**Records shown:**
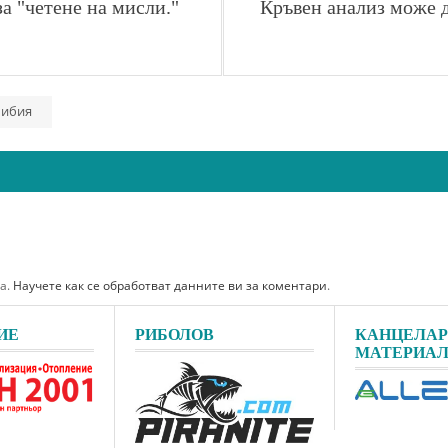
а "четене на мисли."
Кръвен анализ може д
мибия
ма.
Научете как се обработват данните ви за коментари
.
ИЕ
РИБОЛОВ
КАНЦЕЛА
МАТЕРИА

---

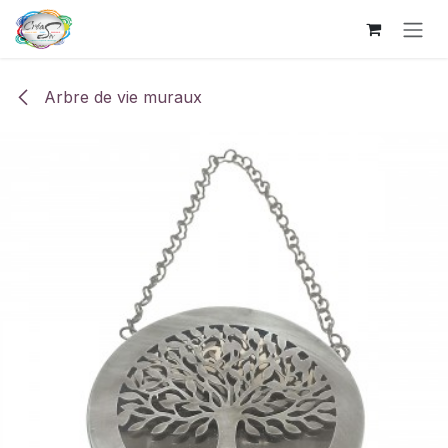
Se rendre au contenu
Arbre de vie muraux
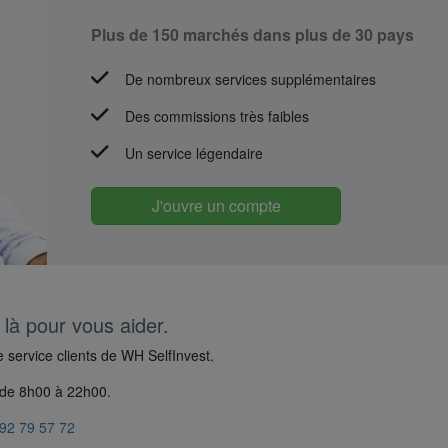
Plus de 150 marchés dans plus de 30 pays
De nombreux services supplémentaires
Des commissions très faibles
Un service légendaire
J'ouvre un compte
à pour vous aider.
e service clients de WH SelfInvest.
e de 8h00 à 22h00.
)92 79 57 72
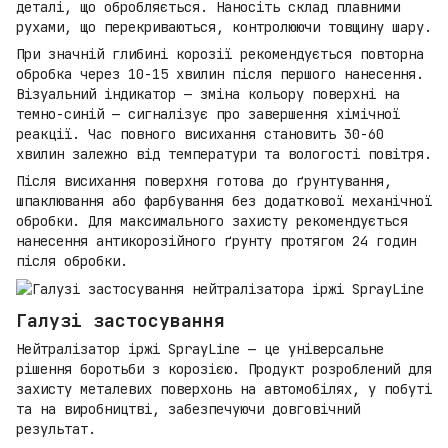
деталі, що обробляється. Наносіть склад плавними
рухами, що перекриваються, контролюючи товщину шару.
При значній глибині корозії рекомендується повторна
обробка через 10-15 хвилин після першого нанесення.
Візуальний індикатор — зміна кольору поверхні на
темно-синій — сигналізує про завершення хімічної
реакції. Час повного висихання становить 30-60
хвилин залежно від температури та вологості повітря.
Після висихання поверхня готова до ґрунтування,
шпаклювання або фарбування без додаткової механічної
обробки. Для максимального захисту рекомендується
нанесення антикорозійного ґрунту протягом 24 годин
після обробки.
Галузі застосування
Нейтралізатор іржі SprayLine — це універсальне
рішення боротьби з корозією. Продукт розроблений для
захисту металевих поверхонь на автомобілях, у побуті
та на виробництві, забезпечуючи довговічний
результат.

**Work to be completed:** For each line of the entries that holds the word "захисту", pull that line out.

**Solution:**
обробки. Для максимального захисту рекомендується
захисту металевих поверхонь на автомобілях, у побуті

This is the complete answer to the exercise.